++++ Records provided ++++

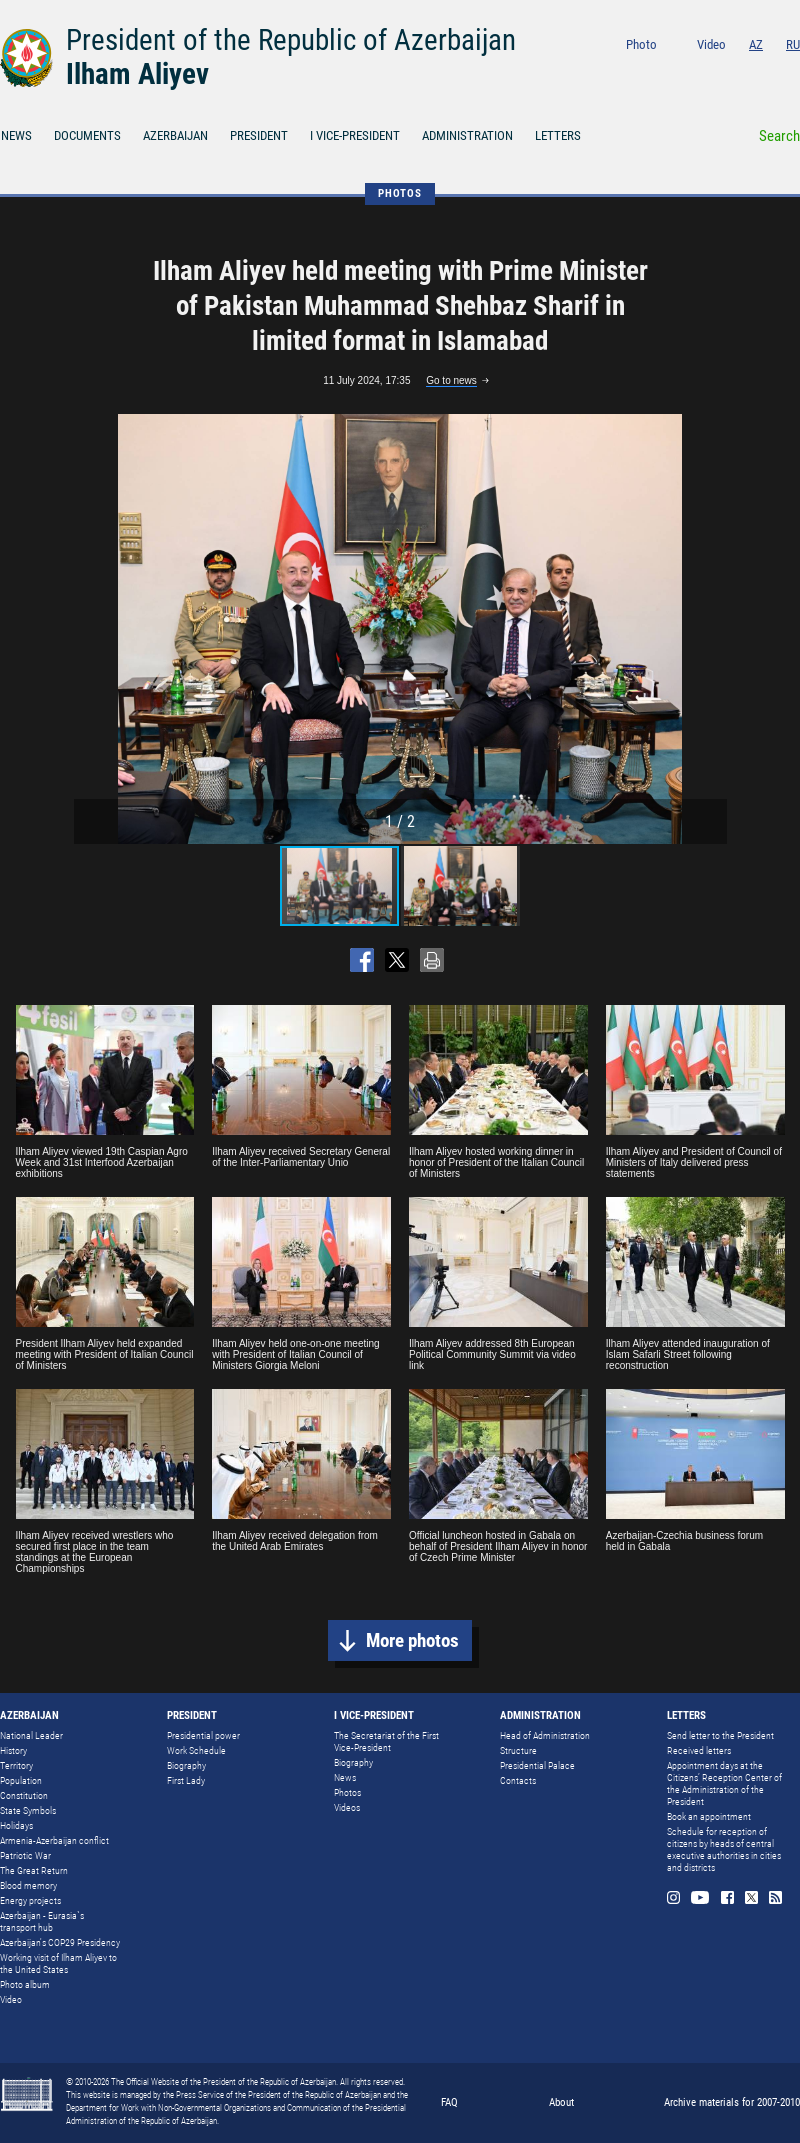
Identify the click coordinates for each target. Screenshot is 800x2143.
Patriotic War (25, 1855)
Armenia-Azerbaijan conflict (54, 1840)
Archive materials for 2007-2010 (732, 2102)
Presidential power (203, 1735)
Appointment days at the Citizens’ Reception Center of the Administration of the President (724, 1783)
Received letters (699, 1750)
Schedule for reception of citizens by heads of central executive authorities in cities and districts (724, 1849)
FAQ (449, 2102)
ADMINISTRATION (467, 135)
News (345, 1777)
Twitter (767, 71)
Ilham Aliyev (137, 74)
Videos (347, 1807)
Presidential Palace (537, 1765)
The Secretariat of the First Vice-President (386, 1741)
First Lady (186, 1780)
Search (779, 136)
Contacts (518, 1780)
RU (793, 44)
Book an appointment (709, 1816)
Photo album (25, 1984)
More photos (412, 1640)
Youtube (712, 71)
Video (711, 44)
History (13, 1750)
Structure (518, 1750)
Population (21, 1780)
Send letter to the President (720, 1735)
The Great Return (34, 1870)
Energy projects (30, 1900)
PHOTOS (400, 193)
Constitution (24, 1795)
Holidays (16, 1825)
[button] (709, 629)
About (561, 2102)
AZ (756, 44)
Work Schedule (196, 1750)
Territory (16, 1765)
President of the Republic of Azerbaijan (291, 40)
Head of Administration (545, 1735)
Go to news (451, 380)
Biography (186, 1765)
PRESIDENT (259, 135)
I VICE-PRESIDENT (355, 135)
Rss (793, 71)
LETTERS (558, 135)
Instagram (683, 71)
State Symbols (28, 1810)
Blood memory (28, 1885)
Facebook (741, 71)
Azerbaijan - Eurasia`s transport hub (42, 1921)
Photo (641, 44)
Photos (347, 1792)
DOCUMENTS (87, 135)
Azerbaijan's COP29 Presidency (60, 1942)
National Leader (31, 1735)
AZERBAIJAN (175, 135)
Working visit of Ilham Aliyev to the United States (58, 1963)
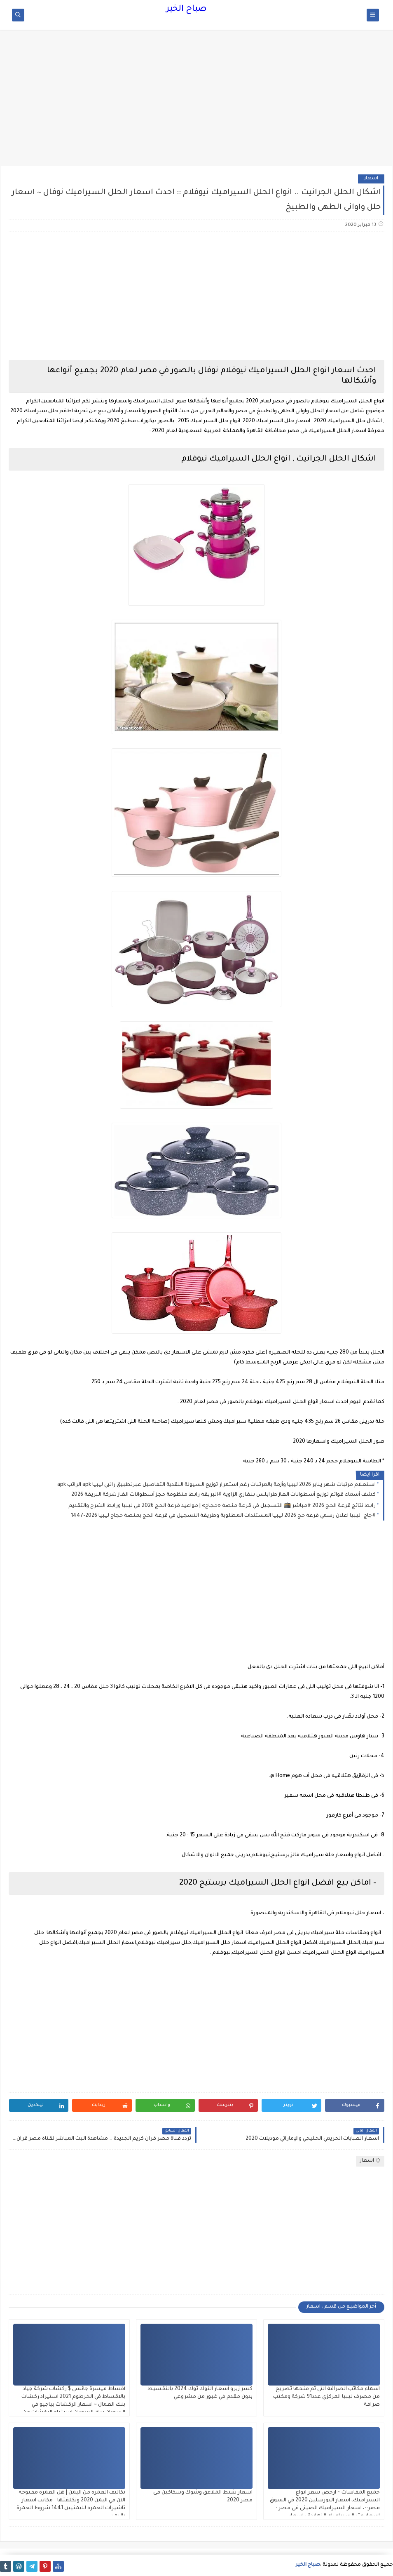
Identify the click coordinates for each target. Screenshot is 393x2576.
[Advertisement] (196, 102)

++++
++++ Records provided ++++

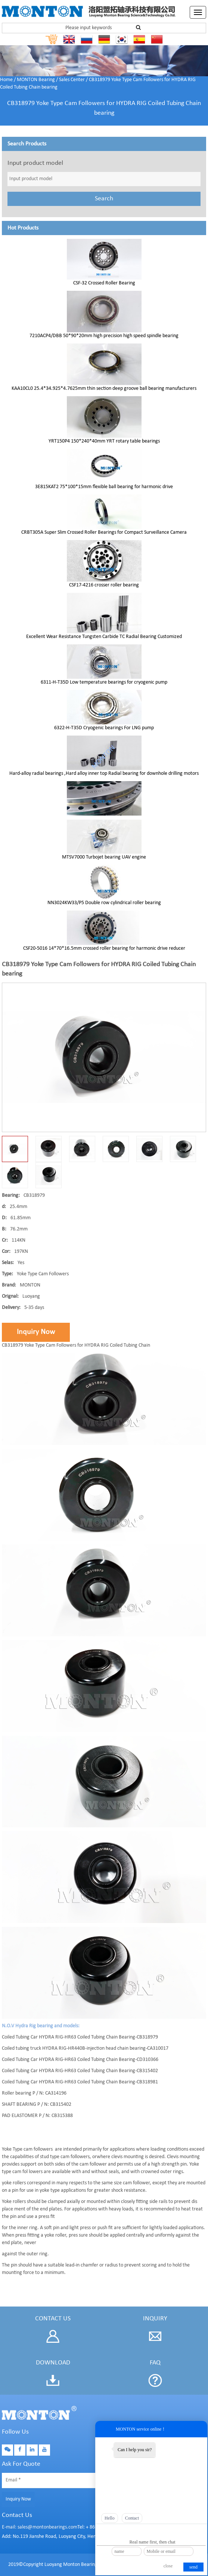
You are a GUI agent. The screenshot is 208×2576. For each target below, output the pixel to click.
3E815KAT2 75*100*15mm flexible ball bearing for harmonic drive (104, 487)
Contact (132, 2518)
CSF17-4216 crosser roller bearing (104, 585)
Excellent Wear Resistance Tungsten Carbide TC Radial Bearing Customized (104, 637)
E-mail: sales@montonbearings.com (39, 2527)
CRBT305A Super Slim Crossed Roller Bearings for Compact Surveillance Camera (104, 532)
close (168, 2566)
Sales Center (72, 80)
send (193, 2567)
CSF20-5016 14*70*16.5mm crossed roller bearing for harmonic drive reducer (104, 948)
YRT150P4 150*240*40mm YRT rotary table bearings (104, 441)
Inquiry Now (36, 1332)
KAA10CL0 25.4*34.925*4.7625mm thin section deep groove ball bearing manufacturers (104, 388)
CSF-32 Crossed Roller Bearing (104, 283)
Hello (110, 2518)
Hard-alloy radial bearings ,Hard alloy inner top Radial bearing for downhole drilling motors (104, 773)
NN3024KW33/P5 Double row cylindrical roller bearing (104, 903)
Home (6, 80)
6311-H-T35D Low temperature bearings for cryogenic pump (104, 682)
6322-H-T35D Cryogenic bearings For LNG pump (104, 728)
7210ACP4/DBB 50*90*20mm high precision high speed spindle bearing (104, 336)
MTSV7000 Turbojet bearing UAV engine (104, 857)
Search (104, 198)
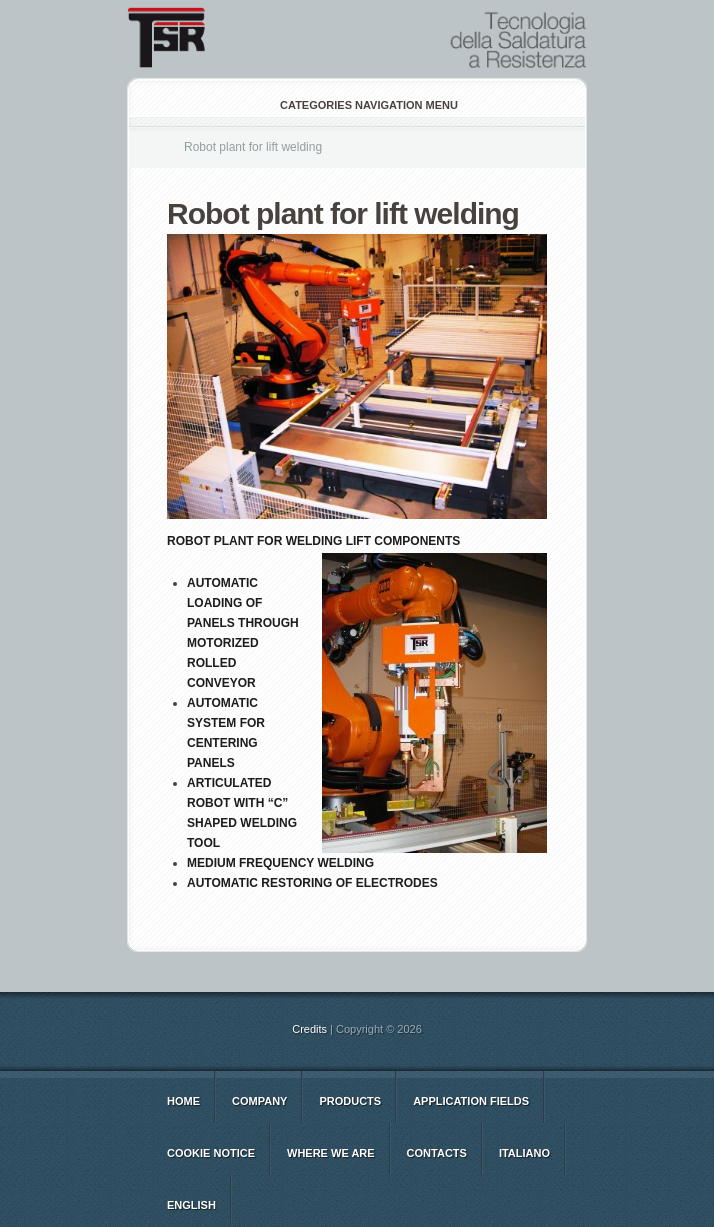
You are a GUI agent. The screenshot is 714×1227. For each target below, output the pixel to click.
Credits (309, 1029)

++++

- **What you have to do**
Please give again the lines above between the line holding "Screenshot is 800x2143." and the line holding "AZ (756, 44)", inclusive, exactly as they are and with nothing added.

- **Reply to the task**
Identify the click coordinates for each target. Screenshot is 800x2143.
Patriotic War (25, 1855)
Armenia-Azerbaijan conflict (54, 1840)
Archive materials for 2007-2010 (732, 2102)
Presidential power (203, 1735)
Appointment days at the Citizens’ Reception Center of the Administration of the President (724, 1783)
Received letters (699, 1750)
Schedule for reception of citizens by heads of central executive authorities in cities and districts (724, 1849)
FAQ (449, 2102)
ADMINISTRATION (467, 135)
News (345, 1777)
Twitter (767, 71)
Ilham Aliyev (137, 74)
Videos (347, 1807)
Presidential Palace (537, 1765)
The Secretariat of the First Vice-President (386, 1741)
First Lady (186, 1780)
Search (779, 136)
Contacts (518, 1780)
RU (793, 44)
Book an appointment (709, 1816)
Photo album (25, 1984)
More photos (412, 1640)
Youtube (712, 71)
Video (711, 44)
History (13, 1750)
Structure (518, 1750)
Population (21, 1780)
Send letter to the President (720, 1735)
The Great Return (34, 1870)
Energy projects (30, 1900)
PHOTOS (400, 193)
Constitution (24, 1795)
Holidays (16, 1825)
[button] (709, 629)
About (561, 2102)
AZ (756, 44)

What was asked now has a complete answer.